See Part I for the story to date. Suffice to say that when the following are objectively analyzed, one can expect good market insights:
- financial statements, particularly those from public companies (as false statements are a criminal offence for the CFO and CEO in some countries)
- customer interviews, good or bad, as it’s a third party product/service view
- performance reporting, as any hard metric is objective
- internal stakeholder interviews, where the bias is minimized through targeted questions
- price index data, that can be used to roll-your-own forecasts
- public consumption data from government contracts, as they are great benchmarks
… provided one has the right platforms!
What are those platforms? Well, consider that the following sources are (primarily) numeric:
- price index data
- performance metrics
- public price contracts
And the following sources are primarily (subjective) textual:
- customer interviews
- stakeholder interviews
And the following, final source is mixed:
- financial statements
And that makes it pretty clear you need a platform that has the following if you want to process the price data:
- A Great Open API
as the price index data will be on multiple exchanges — which use different APIs, security protocols, currencies, and even data encoding formats and you will need to be able to easily retrieve and integrate all of it - Multi-Level Formula Based Cost Models
to accurately capture and represent all of the commodity, component, product, and service costs that you need to track for cost estimation and analysis, bill of materials, sourcing, etc. - Powerful Analytics (Integration)

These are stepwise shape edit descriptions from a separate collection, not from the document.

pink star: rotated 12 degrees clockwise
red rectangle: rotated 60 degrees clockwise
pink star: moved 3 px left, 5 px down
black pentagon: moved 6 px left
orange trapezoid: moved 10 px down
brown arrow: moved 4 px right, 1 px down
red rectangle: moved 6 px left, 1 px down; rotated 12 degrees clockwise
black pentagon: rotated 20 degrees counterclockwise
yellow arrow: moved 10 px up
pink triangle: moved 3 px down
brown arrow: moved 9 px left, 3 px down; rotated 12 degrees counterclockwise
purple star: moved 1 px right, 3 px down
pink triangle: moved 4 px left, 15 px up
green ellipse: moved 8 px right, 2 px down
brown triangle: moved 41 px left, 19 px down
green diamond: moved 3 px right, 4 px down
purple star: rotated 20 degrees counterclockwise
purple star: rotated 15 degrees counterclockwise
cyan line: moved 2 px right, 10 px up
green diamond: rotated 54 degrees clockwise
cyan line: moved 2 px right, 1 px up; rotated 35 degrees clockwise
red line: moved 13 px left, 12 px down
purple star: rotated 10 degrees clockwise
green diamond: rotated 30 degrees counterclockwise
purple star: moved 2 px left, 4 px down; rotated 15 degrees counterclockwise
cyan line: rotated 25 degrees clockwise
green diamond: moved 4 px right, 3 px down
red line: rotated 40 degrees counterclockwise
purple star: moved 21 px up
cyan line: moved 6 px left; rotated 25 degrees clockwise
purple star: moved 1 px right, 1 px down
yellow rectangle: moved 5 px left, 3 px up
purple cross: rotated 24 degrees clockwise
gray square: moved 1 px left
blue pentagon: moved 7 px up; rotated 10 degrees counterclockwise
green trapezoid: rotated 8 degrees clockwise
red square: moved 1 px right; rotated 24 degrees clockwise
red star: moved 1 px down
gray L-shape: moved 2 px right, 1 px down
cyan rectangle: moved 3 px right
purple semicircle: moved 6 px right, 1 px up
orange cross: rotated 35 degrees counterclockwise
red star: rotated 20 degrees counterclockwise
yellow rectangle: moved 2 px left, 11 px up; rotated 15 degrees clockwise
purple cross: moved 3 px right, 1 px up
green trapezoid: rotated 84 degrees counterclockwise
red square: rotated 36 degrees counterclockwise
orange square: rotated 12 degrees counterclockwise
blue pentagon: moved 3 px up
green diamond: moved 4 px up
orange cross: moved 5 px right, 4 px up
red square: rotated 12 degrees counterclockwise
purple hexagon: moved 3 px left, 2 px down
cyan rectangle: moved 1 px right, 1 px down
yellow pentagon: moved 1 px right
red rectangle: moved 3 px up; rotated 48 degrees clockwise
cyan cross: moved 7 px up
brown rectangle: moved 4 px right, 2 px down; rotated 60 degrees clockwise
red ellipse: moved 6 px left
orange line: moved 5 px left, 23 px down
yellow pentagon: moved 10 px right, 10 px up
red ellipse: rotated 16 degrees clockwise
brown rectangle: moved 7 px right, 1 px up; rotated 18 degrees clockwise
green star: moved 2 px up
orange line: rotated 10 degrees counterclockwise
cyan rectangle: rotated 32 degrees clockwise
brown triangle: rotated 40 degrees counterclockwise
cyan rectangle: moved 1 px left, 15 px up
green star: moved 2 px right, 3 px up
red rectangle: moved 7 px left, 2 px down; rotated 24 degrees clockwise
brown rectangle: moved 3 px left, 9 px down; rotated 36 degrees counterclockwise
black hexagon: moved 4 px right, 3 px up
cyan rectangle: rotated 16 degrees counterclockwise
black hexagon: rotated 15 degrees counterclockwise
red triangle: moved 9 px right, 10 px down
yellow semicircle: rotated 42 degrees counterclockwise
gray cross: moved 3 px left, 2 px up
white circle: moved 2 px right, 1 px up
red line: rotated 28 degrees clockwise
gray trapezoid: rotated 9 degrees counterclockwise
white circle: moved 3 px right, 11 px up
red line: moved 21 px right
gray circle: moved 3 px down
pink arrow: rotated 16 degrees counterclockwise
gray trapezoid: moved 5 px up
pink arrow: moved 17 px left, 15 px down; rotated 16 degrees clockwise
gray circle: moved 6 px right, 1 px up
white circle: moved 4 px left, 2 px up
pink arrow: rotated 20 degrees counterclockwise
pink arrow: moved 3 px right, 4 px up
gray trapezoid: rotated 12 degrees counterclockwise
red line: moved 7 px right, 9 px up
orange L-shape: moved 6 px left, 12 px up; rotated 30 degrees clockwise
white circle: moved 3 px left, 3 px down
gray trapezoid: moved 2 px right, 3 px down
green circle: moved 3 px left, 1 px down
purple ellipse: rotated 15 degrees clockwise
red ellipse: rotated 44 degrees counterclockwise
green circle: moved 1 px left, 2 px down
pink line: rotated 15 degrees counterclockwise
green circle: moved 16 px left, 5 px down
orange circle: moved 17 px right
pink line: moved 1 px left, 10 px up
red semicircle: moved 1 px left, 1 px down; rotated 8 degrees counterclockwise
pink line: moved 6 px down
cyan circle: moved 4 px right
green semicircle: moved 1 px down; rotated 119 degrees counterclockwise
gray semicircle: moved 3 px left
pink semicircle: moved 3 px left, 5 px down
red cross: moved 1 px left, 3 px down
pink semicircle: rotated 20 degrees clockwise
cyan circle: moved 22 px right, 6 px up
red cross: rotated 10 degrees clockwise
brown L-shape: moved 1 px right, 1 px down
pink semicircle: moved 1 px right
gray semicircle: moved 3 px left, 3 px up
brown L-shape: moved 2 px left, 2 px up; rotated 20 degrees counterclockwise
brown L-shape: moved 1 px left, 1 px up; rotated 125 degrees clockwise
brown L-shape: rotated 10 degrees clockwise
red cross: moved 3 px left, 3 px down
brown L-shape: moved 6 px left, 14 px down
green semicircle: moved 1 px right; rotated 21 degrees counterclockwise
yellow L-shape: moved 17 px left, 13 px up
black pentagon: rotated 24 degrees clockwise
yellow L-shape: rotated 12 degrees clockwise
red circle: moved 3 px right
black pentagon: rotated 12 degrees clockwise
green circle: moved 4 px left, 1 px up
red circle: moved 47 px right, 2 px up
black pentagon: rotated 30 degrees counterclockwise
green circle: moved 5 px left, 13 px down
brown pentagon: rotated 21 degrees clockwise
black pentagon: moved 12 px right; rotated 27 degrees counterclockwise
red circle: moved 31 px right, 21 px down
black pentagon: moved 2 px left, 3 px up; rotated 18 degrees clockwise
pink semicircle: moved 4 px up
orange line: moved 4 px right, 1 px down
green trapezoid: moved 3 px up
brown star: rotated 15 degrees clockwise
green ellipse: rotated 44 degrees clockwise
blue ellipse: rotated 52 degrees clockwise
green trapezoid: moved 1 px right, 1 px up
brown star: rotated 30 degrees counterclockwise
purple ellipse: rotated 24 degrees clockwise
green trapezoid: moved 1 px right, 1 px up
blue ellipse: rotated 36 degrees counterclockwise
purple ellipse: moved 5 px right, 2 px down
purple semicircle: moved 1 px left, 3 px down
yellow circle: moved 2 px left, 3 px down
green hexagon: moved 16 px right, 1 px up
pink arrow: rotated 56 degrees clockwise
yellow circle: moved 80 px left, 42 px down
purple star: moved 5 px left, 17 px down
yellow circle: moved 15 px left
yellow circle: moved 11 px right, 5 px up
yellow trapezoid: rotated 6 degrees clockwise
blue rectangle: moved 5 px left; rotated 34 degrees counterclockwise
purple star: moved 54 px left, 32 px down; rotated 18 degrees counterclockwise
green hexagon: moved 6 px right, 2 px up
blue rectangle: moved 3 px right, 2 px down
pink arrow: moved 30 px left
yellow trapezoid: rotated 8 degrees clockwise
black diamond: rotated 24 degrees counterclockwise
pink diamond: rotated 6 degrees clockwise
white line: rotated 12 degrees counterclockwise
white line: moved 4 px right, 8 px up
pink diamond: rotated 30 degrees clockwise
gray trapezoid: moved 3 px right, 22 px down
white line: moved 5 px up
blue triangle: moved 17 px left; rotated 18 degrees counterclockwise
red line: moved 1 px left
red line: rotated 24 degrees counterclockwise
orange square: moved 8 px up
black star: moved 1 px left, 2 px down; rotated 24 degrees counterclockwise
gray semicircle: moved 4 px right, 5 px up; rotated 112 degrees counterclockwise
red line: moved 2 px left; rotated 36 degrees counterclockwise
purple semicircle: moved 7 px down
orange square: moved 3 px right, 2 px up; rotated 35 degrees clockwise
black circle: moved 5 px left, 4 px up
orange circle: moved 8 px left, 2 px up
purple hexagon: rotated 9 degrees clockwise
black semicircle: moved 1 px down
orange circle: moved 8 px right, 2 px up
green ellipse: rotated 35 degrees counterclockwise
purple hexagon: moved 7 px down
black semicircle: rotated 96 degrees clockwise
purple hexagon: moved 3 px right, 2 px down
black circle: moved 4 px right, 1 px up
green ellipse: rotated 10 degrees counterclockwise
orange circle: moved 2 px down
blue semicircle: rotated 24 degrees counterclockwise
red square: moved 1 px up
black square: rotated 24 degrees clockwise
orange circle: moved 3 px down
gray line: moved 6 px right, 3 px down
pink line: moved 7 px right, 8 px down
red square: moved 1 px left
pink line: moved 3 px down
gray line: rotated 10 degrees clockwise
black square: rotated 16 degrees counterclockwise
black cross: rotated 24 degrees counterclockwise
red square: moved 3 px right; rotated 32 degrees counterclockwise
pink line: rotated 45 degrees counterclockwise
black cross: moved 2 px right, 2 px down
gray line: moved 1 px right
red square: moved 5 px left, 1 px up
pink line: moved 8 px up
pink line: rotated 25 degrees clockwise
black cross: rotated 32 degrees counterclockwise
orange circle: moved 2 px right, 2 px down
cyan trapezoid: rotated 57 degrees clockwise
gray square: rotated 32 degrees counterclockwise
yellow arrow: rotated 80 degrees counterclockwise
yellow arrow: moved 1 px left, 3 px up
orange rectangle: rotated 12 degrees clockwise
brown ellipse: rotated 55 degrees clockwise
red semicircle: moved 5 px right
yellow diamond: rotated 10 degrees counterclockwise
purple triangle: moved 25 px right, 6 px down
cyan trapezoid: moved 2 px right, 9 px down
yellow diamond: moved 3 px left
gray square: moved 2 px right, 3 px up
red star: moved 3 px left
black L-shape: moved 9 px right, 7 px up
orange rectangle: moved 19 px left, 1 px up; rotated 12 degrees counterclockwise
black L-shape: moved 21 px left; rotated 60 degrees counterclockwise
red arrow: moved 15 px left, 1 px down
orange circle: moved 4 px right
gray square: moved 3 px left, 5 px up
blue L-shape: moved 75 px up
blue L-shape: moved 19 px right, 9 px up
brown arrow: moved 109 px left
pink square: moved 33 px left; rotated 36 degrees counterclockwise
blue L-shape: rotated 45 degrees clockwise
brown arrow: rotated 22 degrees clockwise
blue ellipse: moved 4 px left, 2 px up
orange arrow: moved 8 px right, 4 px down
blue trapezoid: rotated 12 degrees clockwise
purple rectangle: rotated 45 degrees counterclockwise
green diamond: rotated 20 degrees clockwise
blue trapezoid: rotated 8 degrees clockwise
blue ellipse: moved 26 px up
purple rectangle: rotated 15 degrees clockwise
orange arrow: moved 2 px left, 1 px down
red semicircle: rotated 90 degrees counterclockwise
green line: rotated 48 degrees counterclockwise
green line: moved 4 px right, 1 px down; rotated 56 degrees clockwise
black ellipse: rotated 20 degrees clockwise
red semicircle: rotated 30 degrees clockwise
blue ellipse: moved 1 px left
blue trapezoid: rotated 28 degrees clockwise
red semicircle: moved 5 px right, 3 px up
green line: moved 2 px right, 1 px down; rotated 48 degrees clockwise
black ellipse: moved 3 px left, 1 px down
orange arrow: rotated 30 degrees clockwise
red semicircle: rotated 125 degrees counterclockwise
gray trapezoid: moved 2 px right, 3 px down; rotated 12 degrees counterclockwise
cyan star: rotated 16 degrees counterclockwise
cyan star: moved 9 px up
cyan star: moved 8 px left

you need to be able to store, analyze over time, and use multiple, multi-variate, statistical algorithms to detect trends and project them over time, as well as alter the assumptions, parameters, and model inflection points (due to predicted inflection events)
… and a platform that supports the following if you want to process the textual data:
- advanced semantic processing
that can extract key topics and opinions and classify them to process or technology, functional area, etc. (as well as identify incongruities) - advanced textual analytics
the platform needs to be able to assign general descriptions numeric weights against important factors (perceived risk, customer service level, etc.) to determine if the general view is improving, weakening, or staying static - advanced sentiment analysis
that can extract not only general opinions about a supplier, process, etc. but specific opinions about process, technology, etc. components — for example, the stakeholder might be soured on the relationship with a supplier because they have p!ss-p00r customer service but agree they make the highest quality parts (and would be usable if they ever bothered to answer the d@mn phone); just an overall negative sentiment of 0.6 is not that meaningful
… and to process financial statements, the platform needs to merge the advanced textual analytics to populate a standard financial model template, adding in any additional revenue or expense, asset or liability, etc. lines that are missing from the standard model so the books balance and can be analyzed.
So where do you find these capabilities today?
Well, as previously indicated, you will find:
- advanced cost models in direct sourcing platforms that support full multi-level bill of materials
- advanced forecasting in modern analytics platforms that support machine learning
- advanced sourcing support given predictive costs in platforms that support strategic sourcing decision optimization
- advanced document analysis in industry leading contract management solutions (which can be adapted to parse and analyze and break apart and score any document type given a template and samples)
In other words, modern Analytics, Optimization, and Contract Analytics solutions. And this is just another reason SI has been preaching advanced optimization and analytics since day 1.